Il giudice presidente del collettivo ha annunciato che "non c'è dubbio che le pratiche [nel processo] integrano il reato di mutilazione genitale femminile" e ha ricordato che questa pratica è "una flagrante violazione dei diritti umani".

Il giudice ha anche evidenziato "l'alta illegalità, è una madre che aggredisce la propria figlia", la "premeditazione" di un viaggio organizzato in Guinea e il fallimento dei "doveri di cura" della figlia.

Il giudice ha anche rilevato che, dato che "non ha mostrato alcun rimpianto", ha sollevato la possibilità che si ripeta in futuro.

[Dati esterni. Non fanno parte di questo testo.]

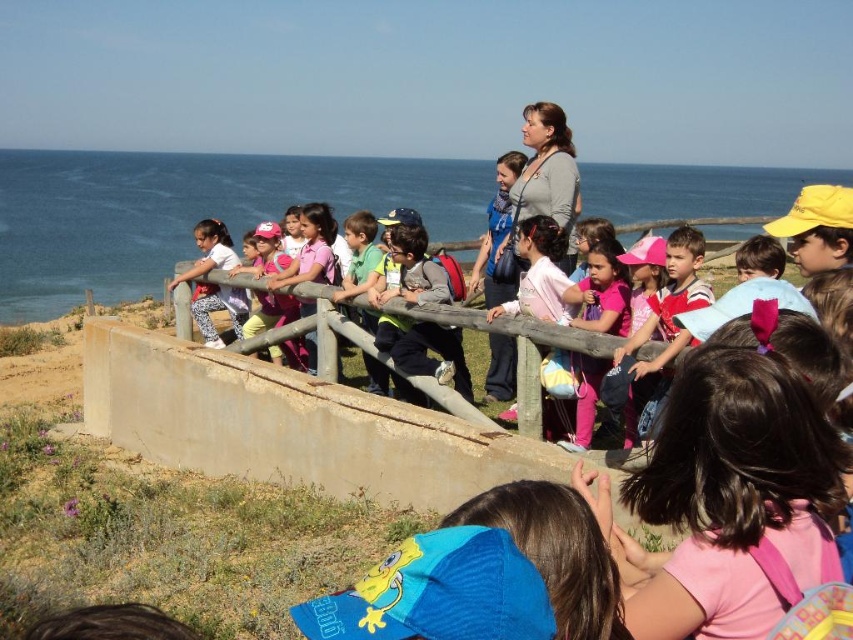 Question: From the image, what is the correct spatial relationship of blue water at upper left in relation to striped shirt at center?

Choices:
 (A) below
 (B) above

Answer: (B)

Question: Can you confirm if matte gray sweater at center is bigger than matte pink pants at left?

Choices:
 (A) yes
 (B) no

Answer: (A)

Question: Which object is positioned closest to the matte gray backpack at center?

Choices:
 (A) matte gray sweater at center
 (B) striped shirt at center
 (C) matte pink pants at left
 (D) blue water at upper left

Answer: (A)

Question: Which object is positioned closest to the blue water at upper left?

Choices:
 (A) striped shirt at center
 (B) matte gray backpack at center
 (C) matte pink pants at left

Answer: (B)

Question: Which is farther from the matte gray sweater at center?

Choices:
 (A) striped shirt at center
 (B) blue water at upper left
 (C) matte pink pants at left
 (D) matte gray backpack at center

Answer: (B)

Question: Is matte gray sweater at center to the right of striped shirt at center from the viewer's perspective?

Choices:
 (A) no
 (B) yes

Answer: (A) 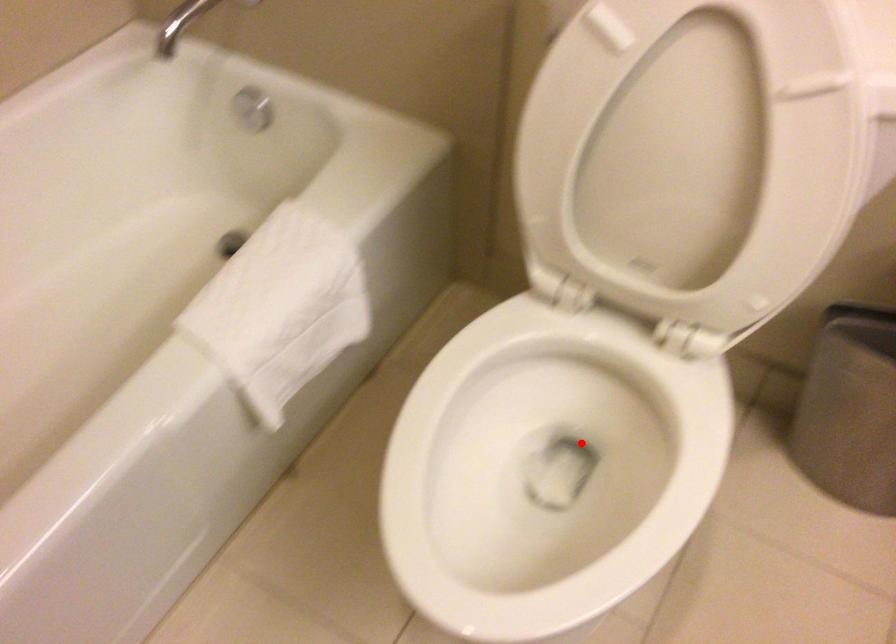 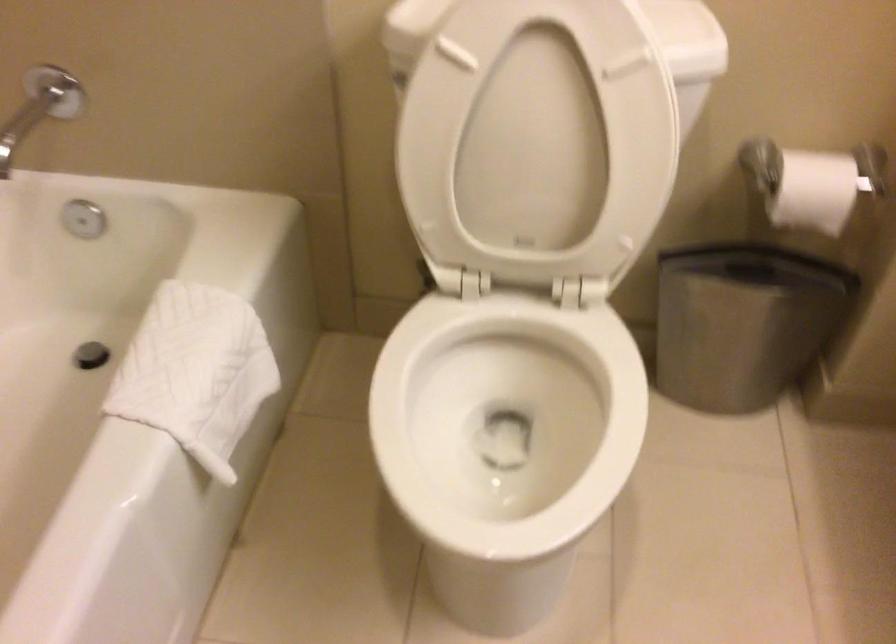 Where in the second image is the point corresponding to the highlighted location from the first image?

(505, 420) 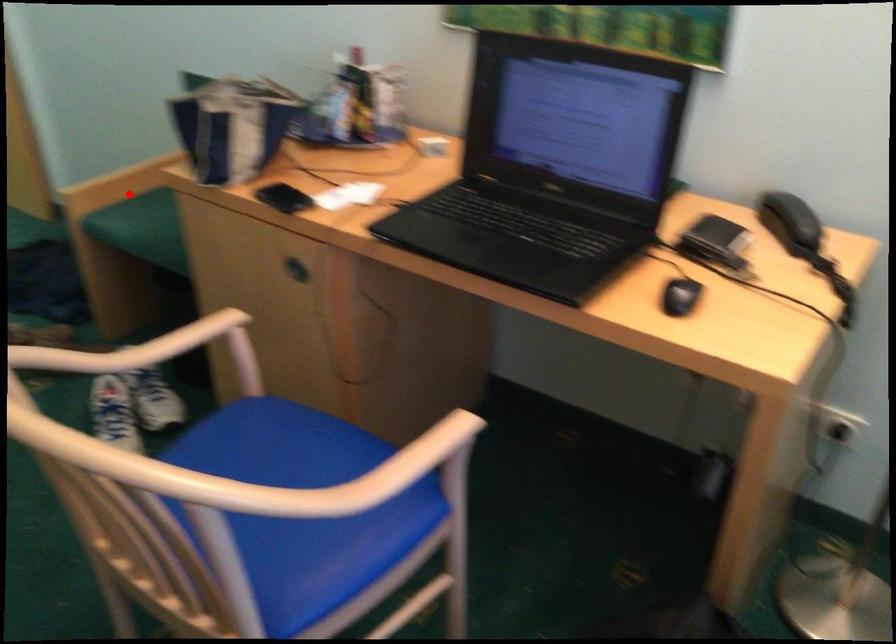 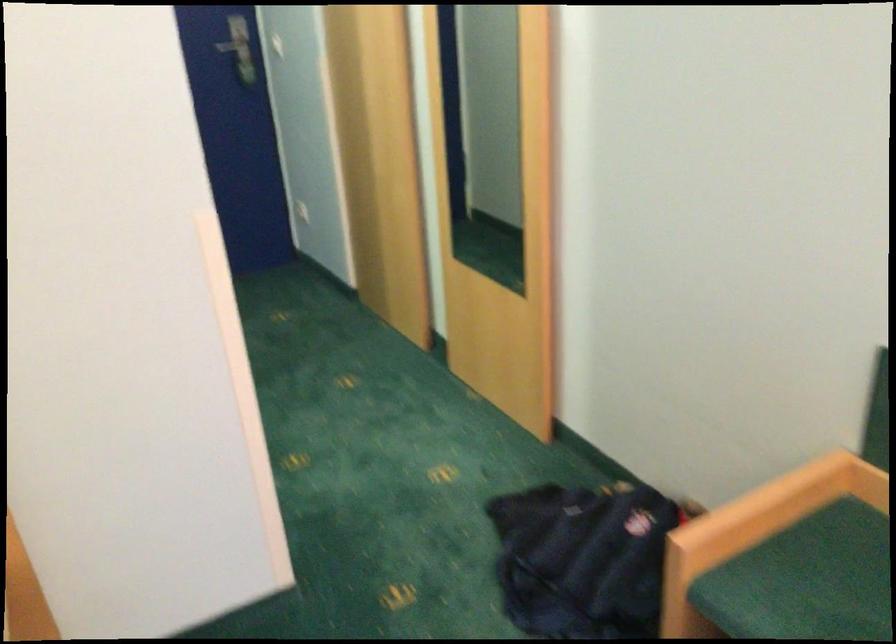 The point at the highlighted location is marked in the first image. Where is the corresponding point in the second image?

(756, 529) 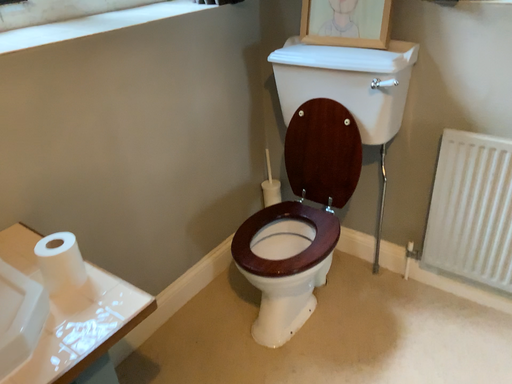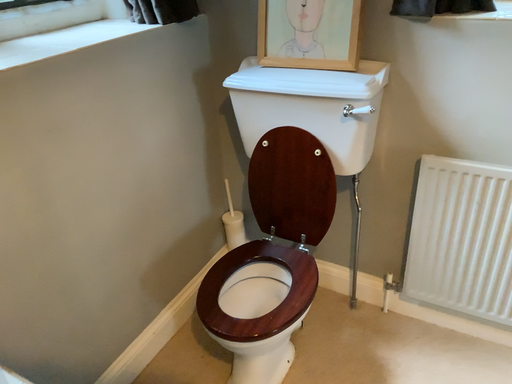 Question: How did the camera likely rotate when shooting the video?

Choices:
 (A) rotated right
 (B) rotated left

Answer: (A)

Questo è stato il primo processo per un reato di mutilazione genitale femminile in Portogallo, dove la pratica è considerata un reato dal 2015.

Rugui Djaló, cittadina guineana residente in Portogallo, è accusata di essersi sottomessa alla pratica, sua figlia Maimuna, all'età di un anno, durante un soggiorno di tre mesi in Guinea-Bissau, nel 2019.

La Guinea-Bissau - dove le mutilazioni genitali femminili sono punibili per legge dal 2011 - è l'unico Paese di lingua portoghese presente nelle liste internazionali della pratica, e si stima che la metà delle sue donne siano state vittime di questo crimine.